▶ **WORK ORDER**
In this exercise, print only the lines of the records below from the one with "Jul 24, 2026" through the one with "Saturday - Sunday 10am to 6 pm EST", inclusive. Pictures are not part of the copy.

▶ **SUPPLIED MATERIAL**

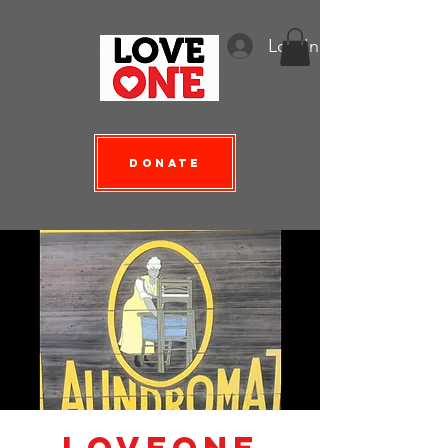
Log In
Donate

---

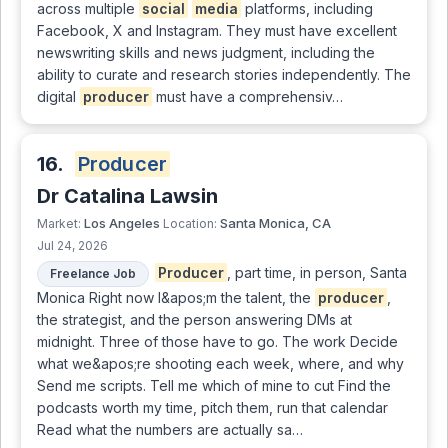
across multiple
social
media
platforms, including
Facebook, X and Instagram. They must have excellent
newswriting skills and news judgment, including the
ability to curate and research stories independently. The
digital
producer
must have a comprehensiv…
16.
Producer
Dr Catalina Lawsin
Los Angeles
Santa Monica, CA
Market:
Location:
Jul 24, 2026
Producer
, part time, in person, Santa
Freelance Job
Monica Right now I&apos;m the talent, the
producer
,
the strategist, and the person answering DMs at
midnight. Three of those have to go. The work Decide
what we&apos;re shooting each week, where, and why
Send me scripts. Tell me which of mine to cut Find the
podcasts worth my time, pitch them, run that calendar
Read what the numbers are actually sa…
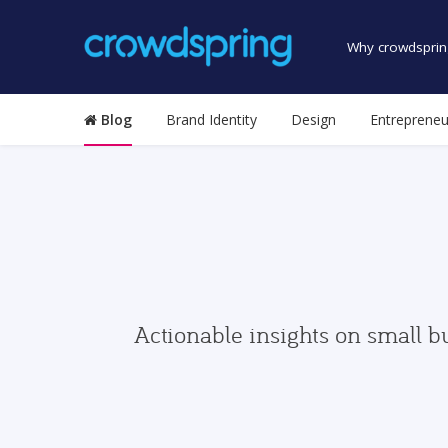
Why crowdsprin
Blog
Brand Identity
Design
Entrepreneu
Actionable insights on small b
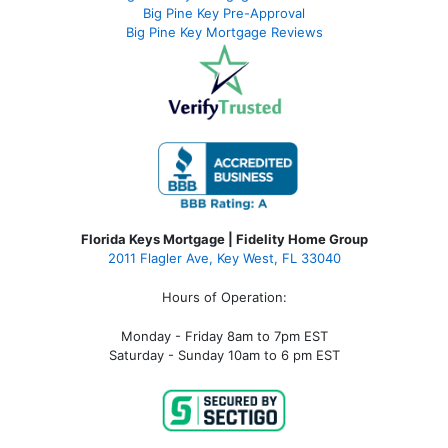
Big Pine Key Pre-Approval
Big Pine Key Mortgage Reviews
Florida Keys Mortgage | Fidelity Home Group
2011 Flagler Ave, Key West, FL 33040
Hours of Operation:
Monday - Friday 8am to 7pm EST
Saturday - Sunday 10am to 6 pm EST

---

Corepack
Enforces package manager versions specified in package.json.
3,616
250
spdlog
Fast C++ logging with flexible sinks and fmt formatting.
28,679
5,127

▶ **OUTPUT FOR THIS EXERCISE**
Jul 24, 2026
Producer
, part time, in person, Santa
Freelance Job
Monica Right now I&apos;m the talent, the
producer
,
the strategist, and the person answering DMs at
midnight. Three of those have to go. The work Decide
what we&apos;re shooting each week, where, and why
Send me scripts. Tell me which of mine to cut Find the
podcasts worth my time, pitch them, run that calendar
Read what the numbers are actually sa…
Why crowdsprin
Blog
Brand Identity
Design
Entrepreneu
Actionable insights on small b
Big Pine Key Pre-Approval
Big Pine Key Mortgage Reviews
Florida Keys Mortgage | Fidelity Home Group
2011 Flagler Ave, Key West, FL 33040
Hours of Operation:
Monday - Friday 8am to 7pm EST
Saturday - Sunday 10am to 6 pm EST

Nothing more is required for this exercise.